Le Rwanda en particulier est un pays à
prédominance agricole. L'agriculture fournit la part, la plus importante
de son revenu national et constitue la source principale de son exportation.
C'est pourquoi une attention particulière devrait être
focalisée à la question foncière.
2.1
Régime foncier pendant la période précoloniale
Le régime foncier des
sociétés agraires du Rwanda précoloniale était
caractérisé par la propriété collective de la terre
et était fondé sur la complémentarité entre
l'agriculture et l'élevage. Il était au service de la production
économique et un facteur de stabilisation et d'équilibre des
rapports sociaux de production. Les familles étaient regroupées
dans des lignages et ceux-ci regroupés à leur tour en clans.
Chaque clan avait un chef.

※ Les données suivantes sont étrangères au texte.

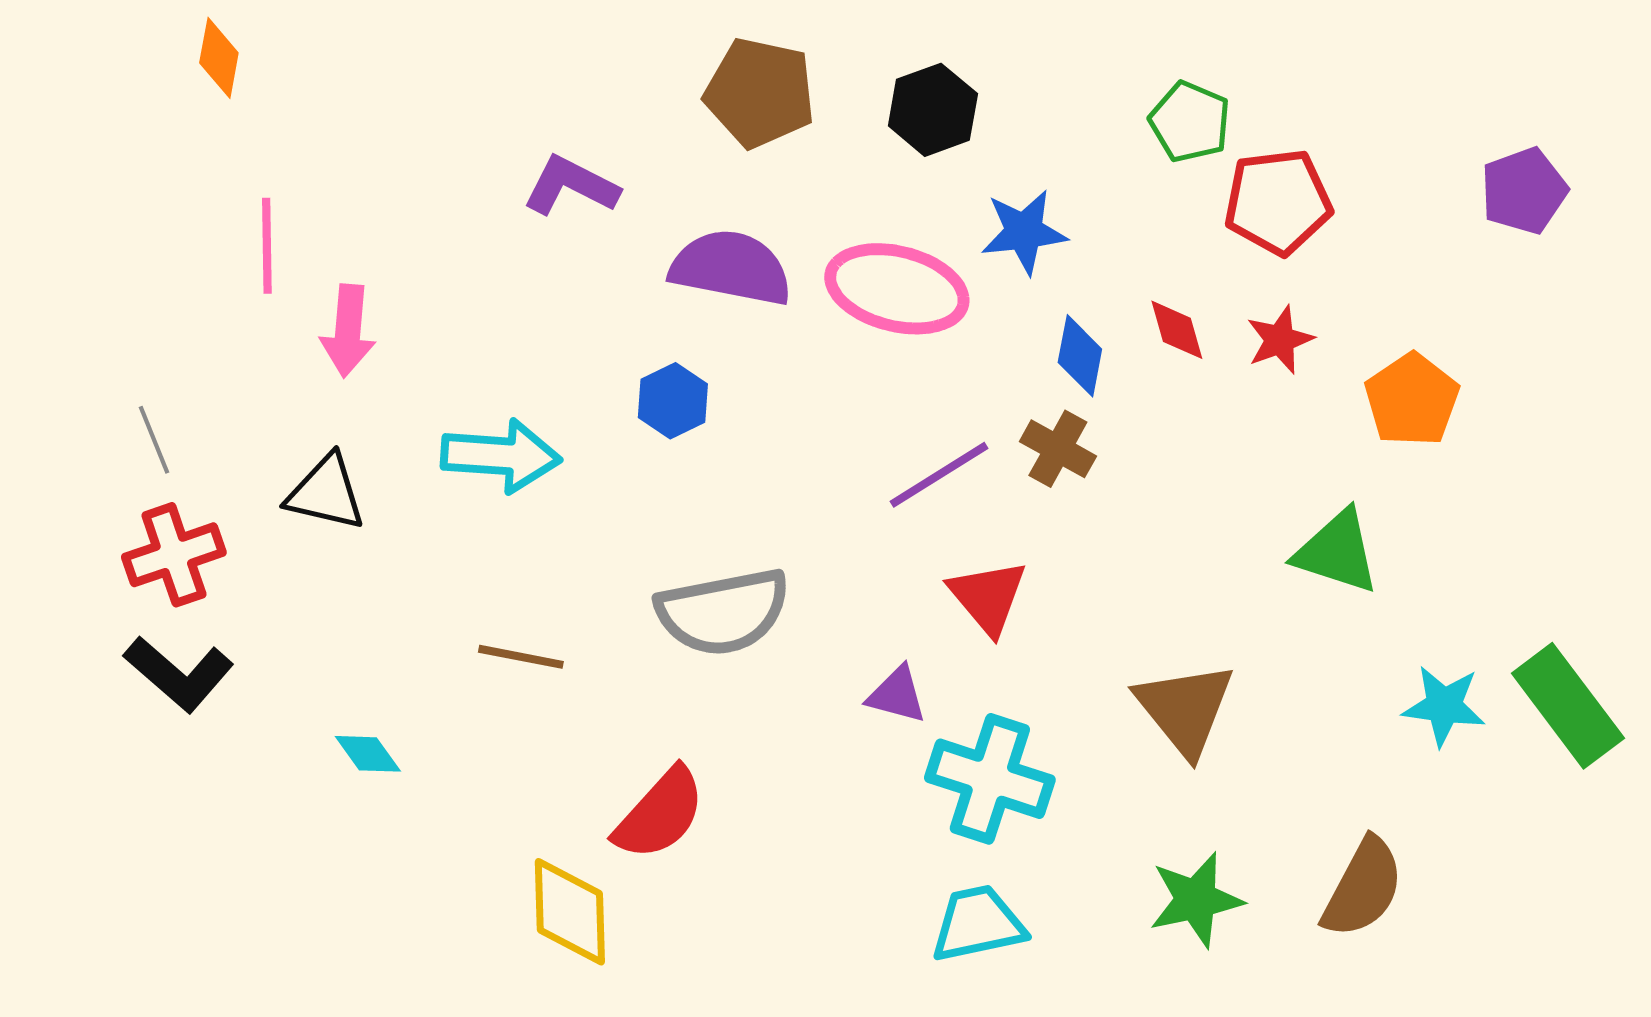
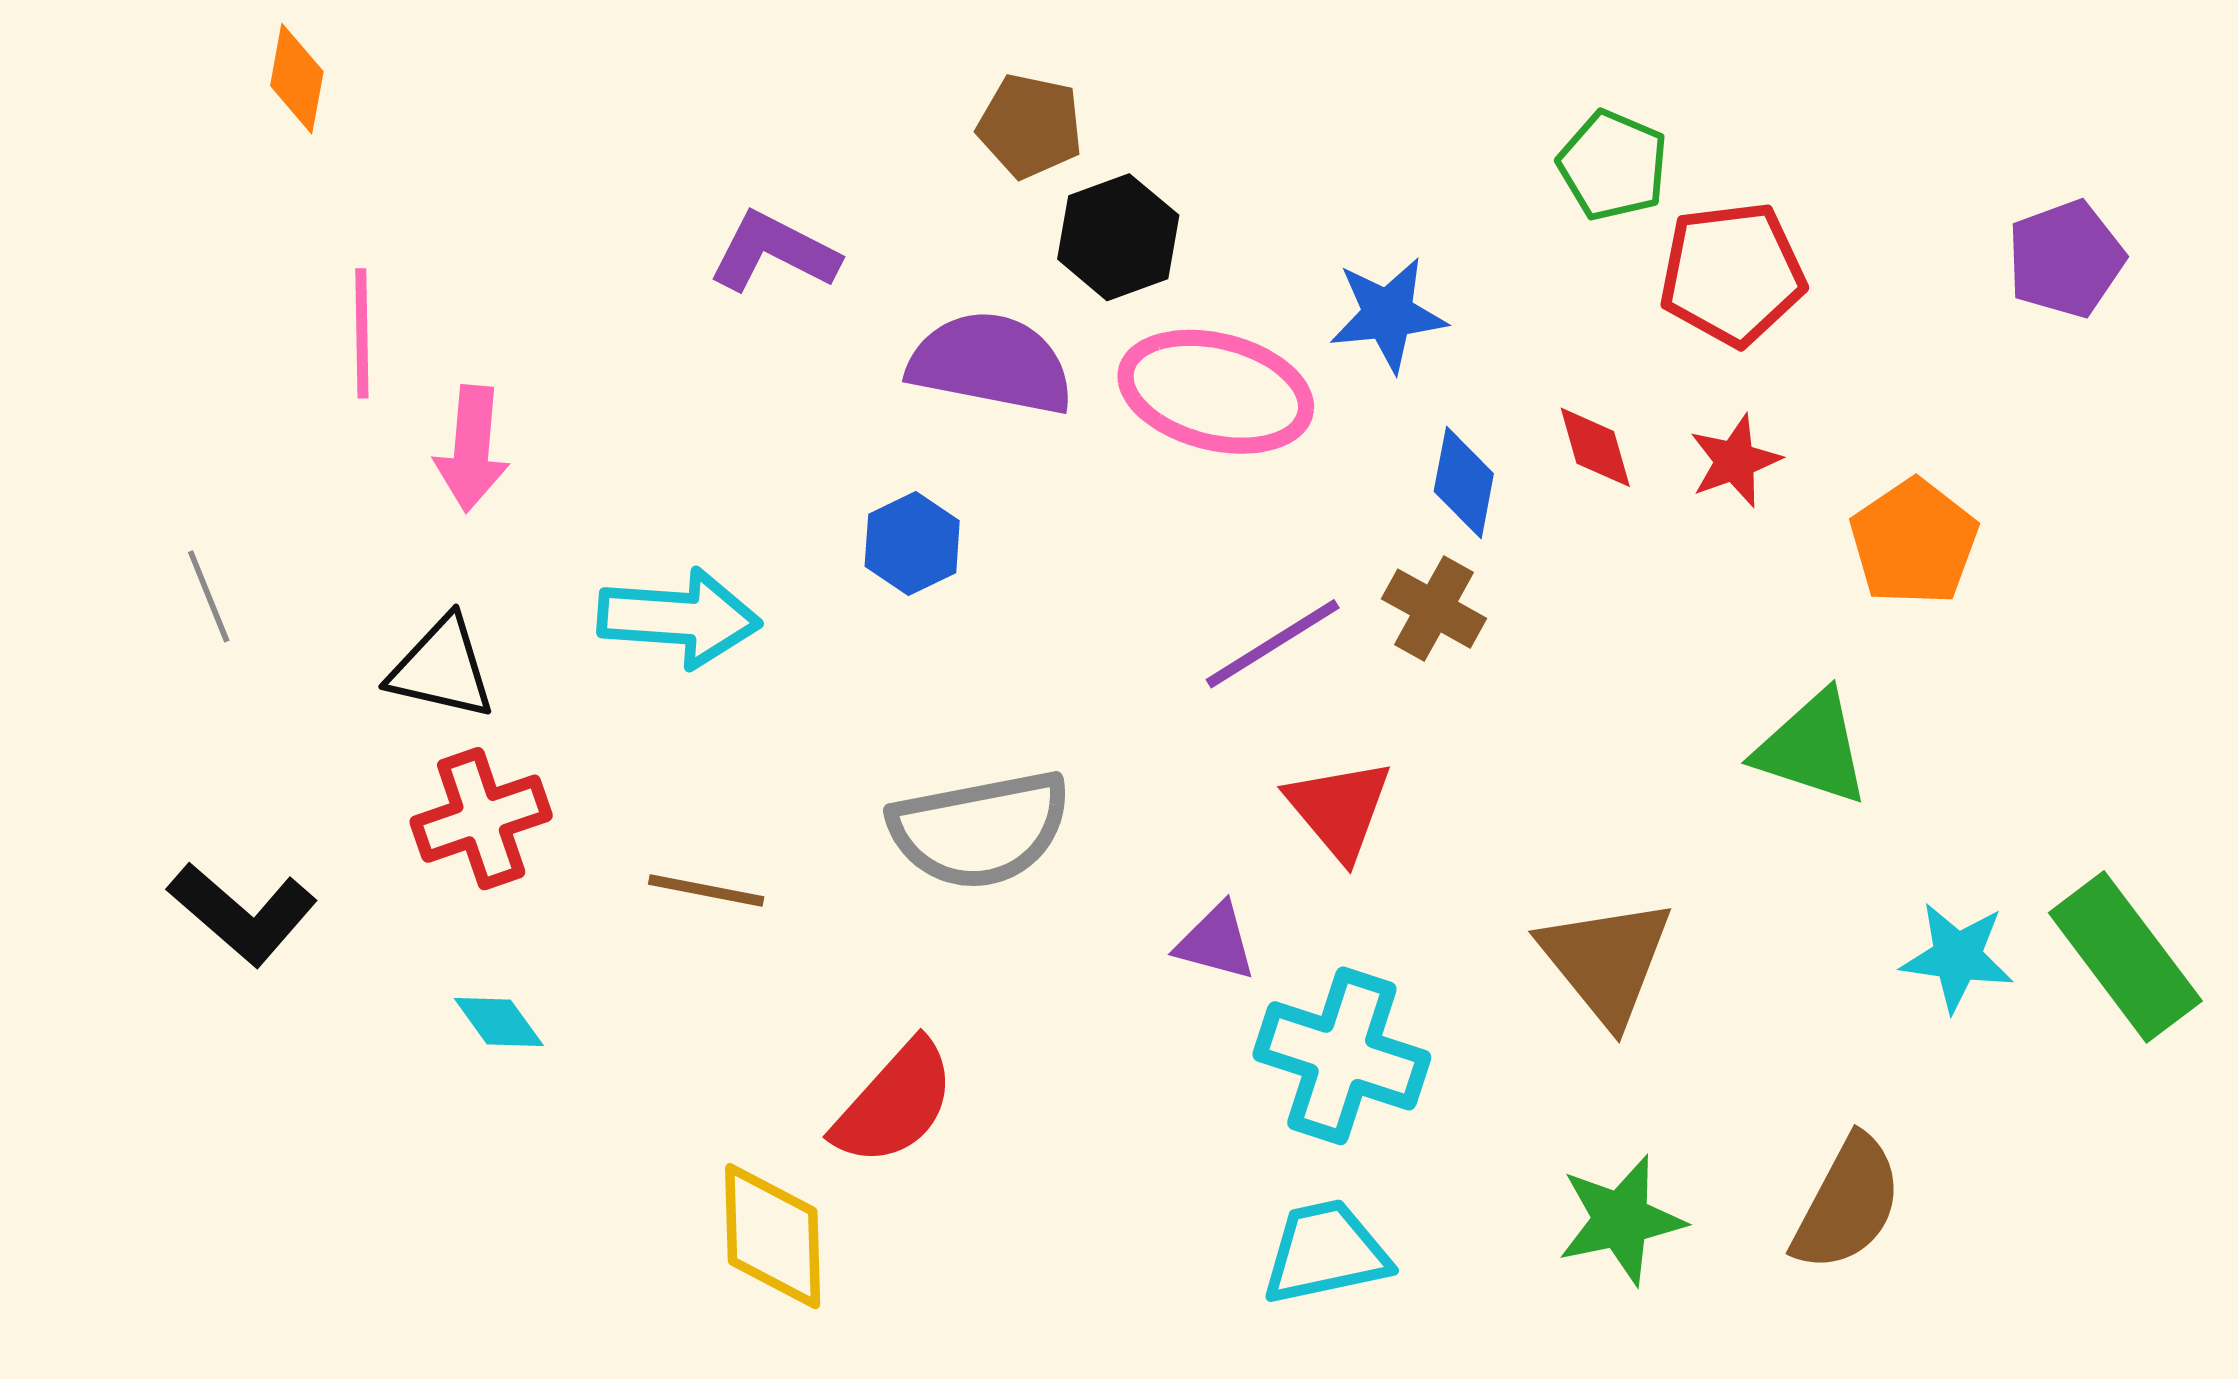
brown pentagon: (760, 93) -> (1030, 126), size x0.7
black hexagon: (933, 110) -> (1118, 237), moved
red cross: (174, 555) -> (481, 819), moved

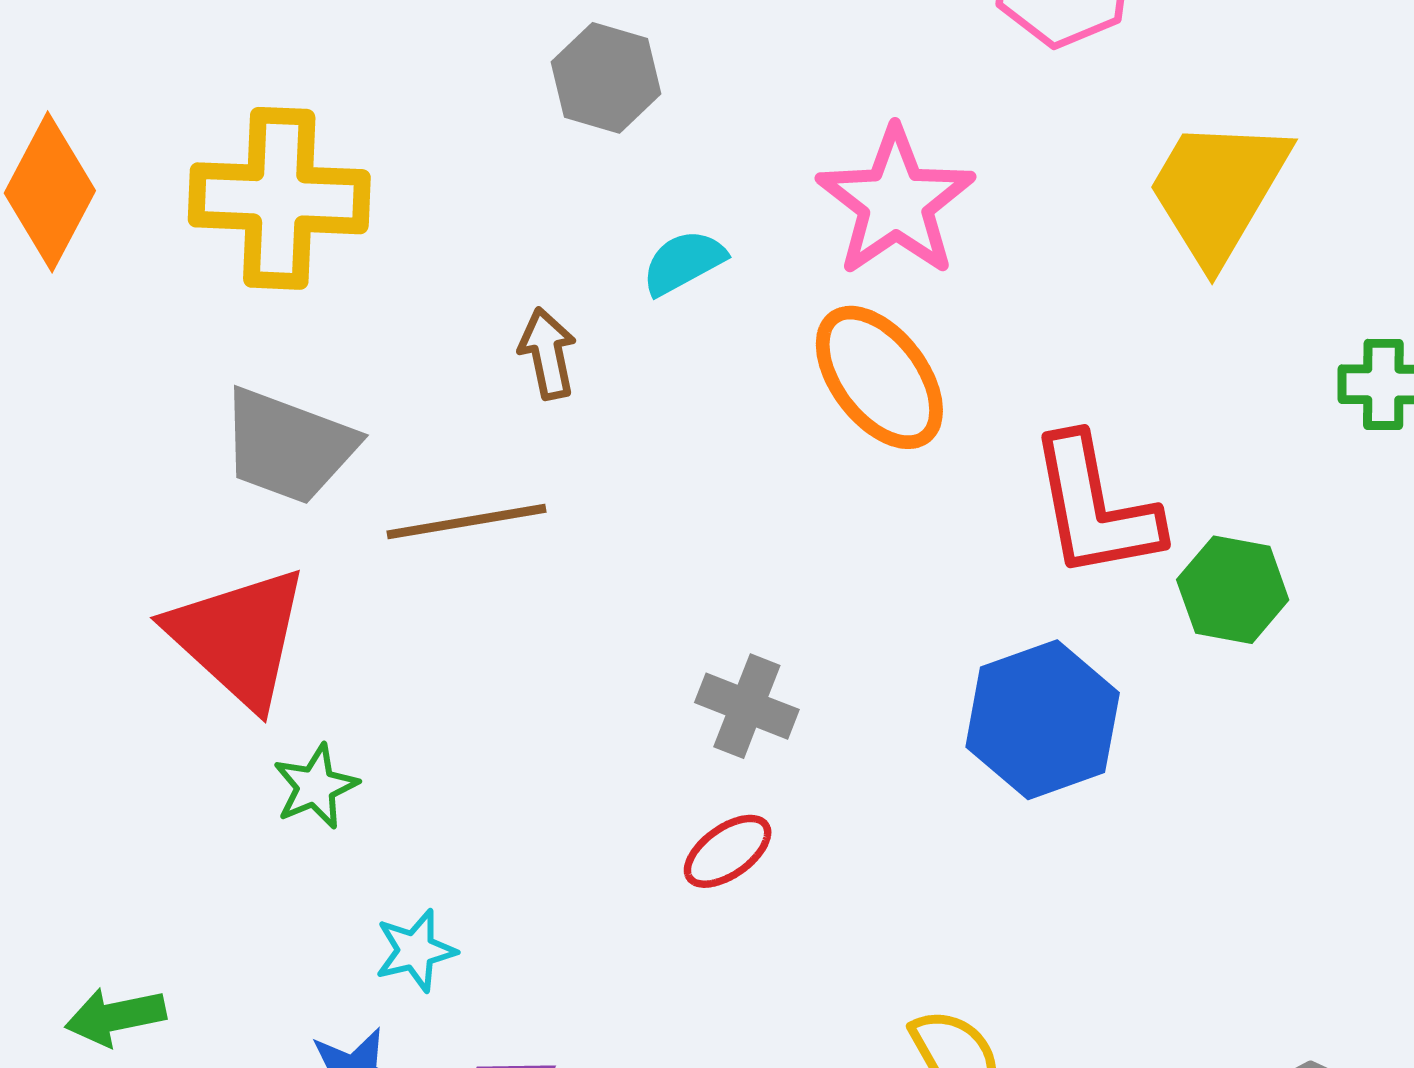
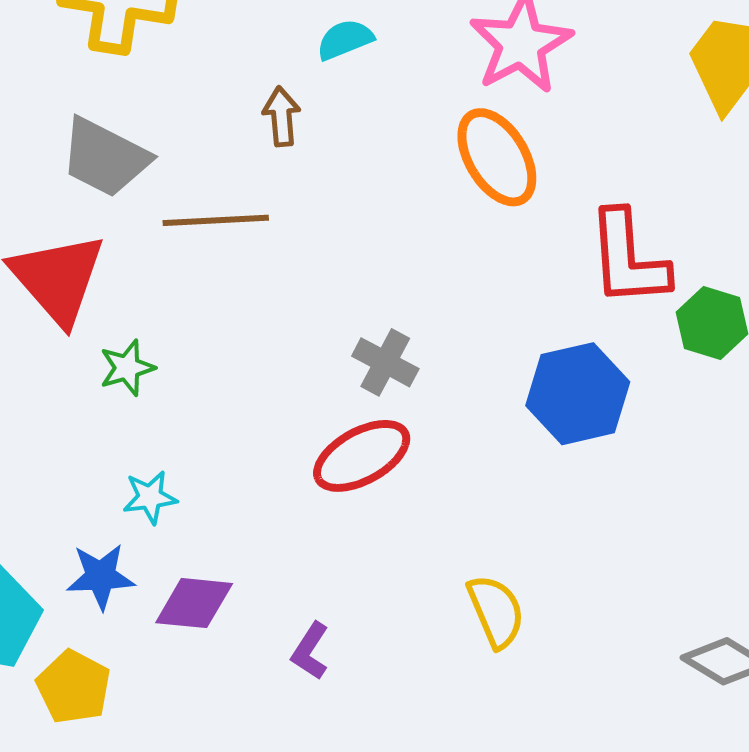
cyan semicircle: (684, 262) -> (345, 40), moved
green star: (316, 787) -> (127, 368), moved
red ellipse: (728, 851) -> (362, 456), size x1.6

Les clans se répartissaient sur tout le
territoire national dans des proportions différentes selon les
régions. Les rapports fonciers étaient ainsi fondés sur la
liberté d'occupation du territoire et la complémentarité
des modes de production de cette époque (RUHASHYANKIKO N, 1977 :
14).
Les principales facettes de l'appropriation et de
l'occupation des terres se présentaient comme suit :
- Ubukonde ou droit clanique détenu par le
chef du clan premier défricheur de la foret dont la
propriété foncière pouvait atteindre ou même
dépasser 500 hectares ; territoire sur lequel il installait
plusieurs familles
dites « abagererwa » qui
jouissaient d'un droit foncier soumis à des conditions
réglementées par la coutume.
- Igikingi ou droit de pâturage détenu
par une famille pratiquant l'élevage.
- Gukeba signifiait installer des personnes dans un
pâturage ou sur une terre en friche. Gukeba ou parfois
Kugaba était une opération du ressort de
l'autorité en place. Au fur et à mesure que l'organisation
socio-politique et administrative se fortifiait et devenait de plus en plus
mieux organisée, la structure étatique du royaume du Rwanda avait
prouvé son attachement à l'importance vitale des ressources
foncières et à leur saine gestion, en mettant en place un chef
chargé du foncier « umutware
w'ubutaka » et un chef chargé de l'élevage
« umutware w'umukenke », considérés
au même niveau que le chef de l'armée ou « umutware
w'ingabo » (RUHASHYANKIKO N 1977 : 15).
Le système foncier était
respecté et transmis de génération en
génération, selon la tradition et la coutume du Rwanda colonial
en place. Et, c'est sur ce même système foncier régi par la
coutume et agréé par l'autorité royale qu'allait se
superposer un nouveau système foncier basé sur le droit
écrit. La cohabitation ne fut toujours pas parfaite, si bien qu'il
vaudrait mieux parler de dualisme calqué, sur la duplicité des
pouvoirs du roi et du colonisateur.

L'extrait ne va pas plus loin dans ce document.